## RAW DATA
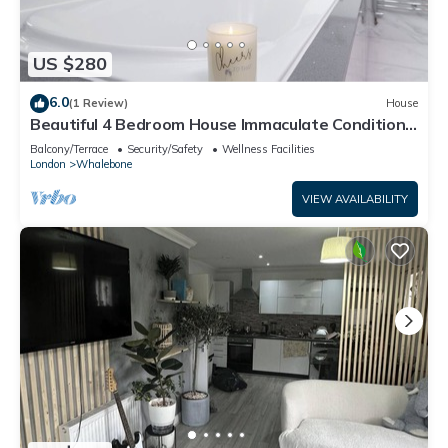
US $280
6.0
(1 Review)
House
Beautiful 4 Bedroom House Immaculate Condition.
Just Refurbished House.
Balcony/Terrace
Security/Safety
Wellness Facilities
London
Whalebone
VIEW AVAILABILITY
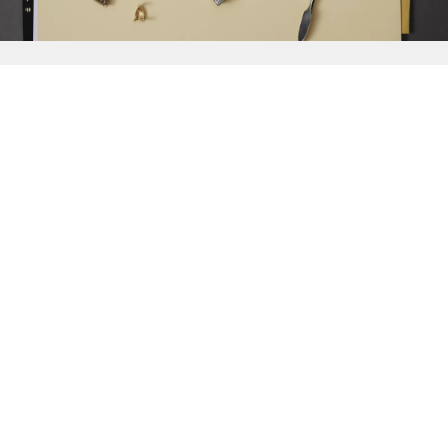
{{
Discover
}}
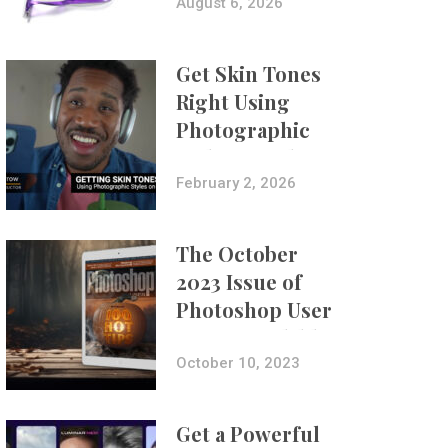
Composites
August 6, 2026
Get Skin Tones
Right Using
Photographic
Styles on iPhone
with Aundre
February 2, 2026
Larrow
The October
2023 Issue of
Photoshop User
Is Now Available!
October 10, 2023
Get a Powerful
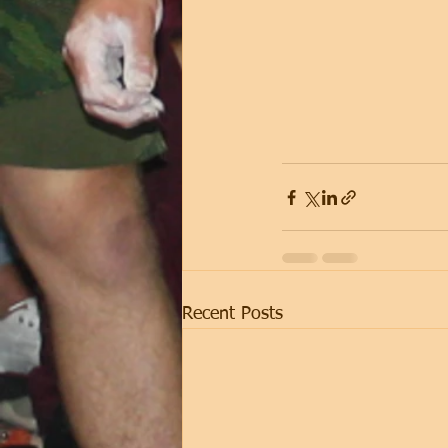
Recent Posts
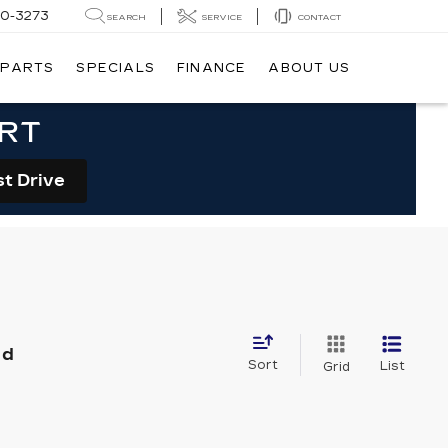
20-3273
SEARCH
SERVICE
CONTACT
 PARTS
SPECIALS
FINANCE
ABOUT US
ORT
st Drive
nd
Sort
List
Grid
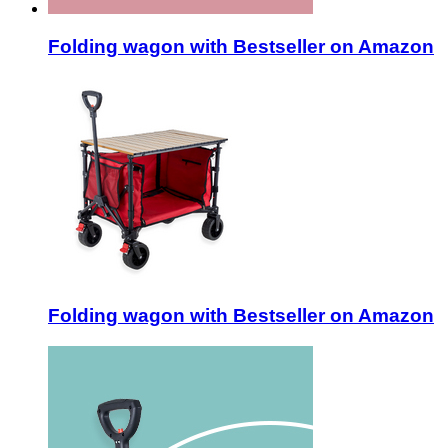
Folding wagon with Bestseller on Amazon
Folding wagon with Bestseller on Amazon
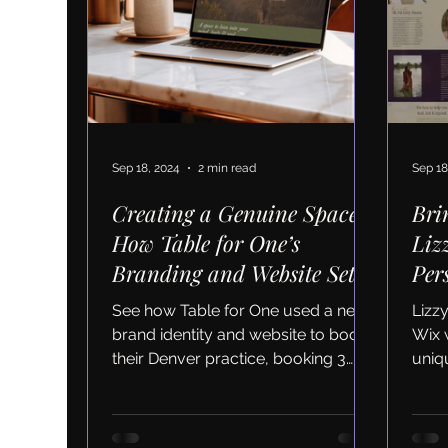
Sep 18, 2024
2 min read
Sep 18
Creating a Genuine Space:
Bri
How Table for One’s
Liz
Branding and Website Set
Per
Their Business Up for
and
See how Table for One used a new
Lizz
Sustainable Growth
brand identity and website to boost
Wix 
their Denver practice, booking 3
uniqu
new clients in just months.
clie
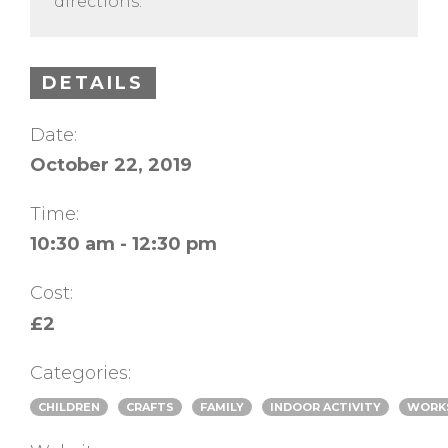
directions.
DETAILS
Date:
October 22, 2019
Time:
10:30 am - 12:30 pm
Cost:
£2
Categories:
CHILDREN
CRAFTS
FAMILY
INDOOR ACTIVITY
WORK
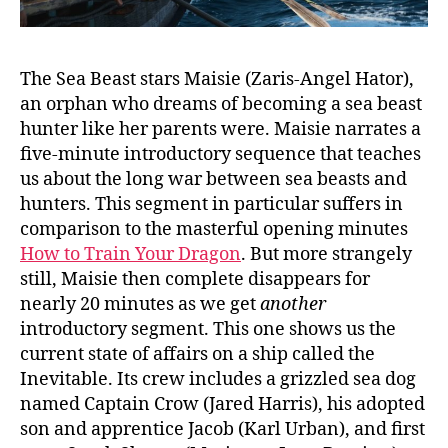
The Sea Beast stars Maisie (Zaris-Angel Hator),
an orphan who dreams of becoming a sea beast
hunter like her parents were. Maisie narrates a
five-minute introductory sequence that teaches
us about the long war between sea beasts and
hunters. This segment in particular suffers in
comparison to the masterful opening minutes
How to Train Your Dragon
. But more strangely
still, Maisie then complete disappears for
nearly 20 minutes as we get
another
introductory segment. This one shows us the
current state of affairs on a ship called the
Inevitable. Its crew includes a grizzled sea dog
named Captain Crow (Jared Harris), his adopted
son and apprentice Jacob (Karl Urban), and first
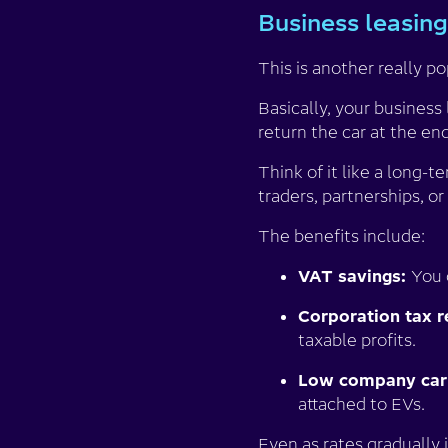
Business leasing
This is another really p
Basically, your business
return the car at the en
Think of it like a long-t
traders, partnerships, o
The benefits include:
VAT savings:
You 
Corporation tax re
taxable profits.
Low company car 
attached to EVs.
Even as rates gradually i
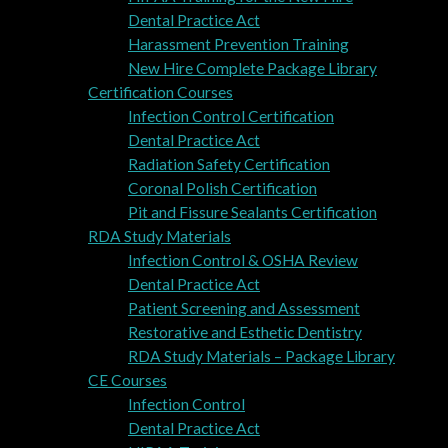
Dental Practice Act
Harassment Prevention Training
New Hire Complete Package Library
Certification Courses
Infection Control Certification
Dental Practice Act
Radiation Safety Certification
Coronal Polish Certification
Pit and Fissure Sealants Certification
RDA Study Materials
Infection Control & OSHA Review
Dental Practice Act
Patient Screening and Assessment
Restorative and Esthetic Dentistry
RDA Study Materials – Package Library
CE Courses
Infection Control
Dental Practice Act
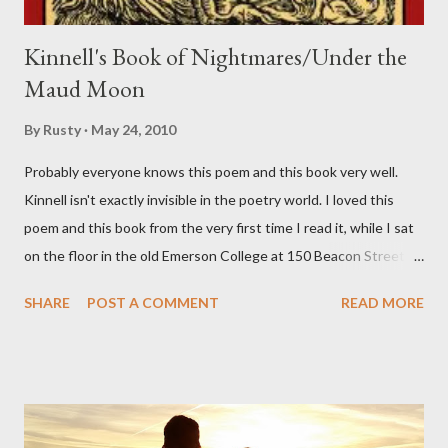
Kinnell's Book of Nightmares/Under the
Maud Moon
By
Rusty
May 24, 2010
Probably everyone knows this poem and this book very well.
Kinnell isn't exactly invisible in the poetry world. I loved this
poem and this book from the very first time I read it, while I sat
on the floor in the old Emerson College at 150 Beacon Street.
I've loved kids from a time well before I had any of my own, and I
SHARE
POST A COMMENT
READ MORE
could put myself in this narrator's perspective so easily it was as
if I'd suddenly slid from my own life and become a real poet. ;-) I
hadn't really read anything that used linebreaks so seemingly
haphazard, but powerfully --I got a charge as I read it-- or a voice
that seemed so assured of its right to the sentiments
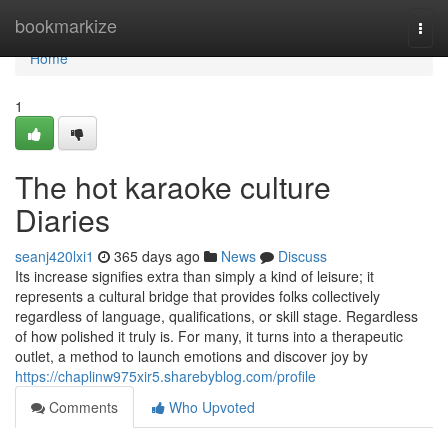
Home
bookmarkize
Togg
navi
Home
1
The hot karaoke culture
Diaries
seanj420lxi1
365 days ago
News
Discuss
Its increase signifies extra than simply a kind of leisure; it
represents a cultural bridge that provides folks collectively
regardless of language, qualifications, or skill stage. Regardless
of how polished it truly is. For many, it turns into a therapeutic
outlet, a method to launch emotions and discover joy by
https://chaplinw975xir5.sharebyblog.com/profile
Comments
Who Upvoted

## TASK PROMPT
The reply must hold every line above exactly as written and none of the pictures.

## RESPONSE
US $280
6.0
(1 Review)
House
Beautiful 4 Bedroom House Immaculate Condition.
Just Refurbished House.
Balcony/Terrace
Security/Safety
Wellness Facilities
London
Whalebone
VIEW AVAILABILITY
{{
Discover
}}
Composites
August 6, 2026
Get Skin Tones
Right Using
Photographic
Styles on iPhone
with Aundre
February 2, 2026
Larrow
The October
2023 Issue of
Photoshop User
Is Now Available!
October 10, 2023
Get a Powerful
Recent Posts
20-3273
SEARCH
SERVICE
CONTACT
 PARTS
SPECIALS
FINANCE
ABOUT US
ORT
st Drive
nd
Sort
List
Grid
Folding wagon with Bestseller on Amazon
Folding wagon with Bestseller on Amazon
Sep 18, 2024
2 min read
Sep 18
Creating a Genuine Space:
Bri
How Table for One’s
Liz
Branding and Website Set
Per
Their Business Up for
and
See how Table for One used a new
Lizz
Sustainable Growth
brand identity and website to boost
Wix 
their Denver practice, booking 3
uniqu
new clients in just months.
clie
directions.
DETAILS
Date:
October 22, 2019
Time:
10:30 am - 12:30 pm
Cost:
£2
Categories:
CHILDREN
CRAFTS
FAMILY
INDOOR ACTIVITY
WORK
The Sea Beast stars Maisie (Zaris-Angel Hator),
an orphan who dreams of becoming a sea beast
hunter like her parents were. Maisie narrates a
five-minute introductory sequence that teaches
us about the long war between sea beasts and
hunters. This segment in particular suffers in
comparison to the masterful opening minutes
How to Train Your Dragon
. But more strangely
still, Maisie then complete disappears for
nearly 20 minutes as we get
another
introductory segment. This one shows us the
current state of affairs on a ship called the
Inevitable. Its crew includes a grizzled sea dog
named Captain Crow (Jared Harris), his adopted
son and apprentice Jacob (Karl Urban), and first
Business leasing
This is another really p
Basically, your business
return the car at the en
Think of it like a long-t
traders, partnerships, o
The benefits include:
VAT savings:
You 
Corporation tax re
taxable profits.
Low company car 
attached to EVs.
Even as rates gradually i
Dental Practice Act
Harassment Prevention Training
New Hire Complete Package Library
Certification Courses
Infection Control Certification
Dental Practice Act
Radiation Safety Certification
Coronal Polish Certification
Pit and Fissure Sealants Certification
RDA Study Materials
Infection Control & OSHA Review
Dental Practice Act
Patient Screening and Assessment
Restorative and Esthetic Dentistry
RDA Study Materials – Package Library
CE Courses
Infection Control
Dental Practice Act
Kinnell's Book of Nightmares/Under the
Maud Moon
By
Rusty
May 24, 2010
Probably everyone knows this poem and this book very well.
Kinnell isn't exactly invisible in the poetry world. I loved this
poem and this book from the very first time I read it, while I sat
on the floor in the old Emerson College at 150 Beacon Street.
I've loved kids from a time well before I had any of my own, and I
SHARE
POST A COMMENT
READ MORE
could put myself in this narrator's perspective so easily it was as
if I'd suddenly slid from my own life and become a real poet. ;-) I
hadn't really read anything that used linebreaks so seemingly
haphazard, but powerfully --I got a charge as I read it-- or a voice
that seemed so assured of its right to the sentiments
Home
bookmarkize
Togg
navi
Home
1
The hot karaoke culture
Diaries
seanj420lxi1
365 days ago
News
Discuss
Its increase signifies extra than simply a kind of leisure; it
represents a cultural bridge that provides folks collectively
regardless of language, qualifications, or skill stage. Regardless
of how polished it truly is. For many, it turns into a therapeutic
outlet, a method to launch emotions and discover joy by
https://chaplinw975xir5.sharebyblog.com/profile
Comments
Who Upvoted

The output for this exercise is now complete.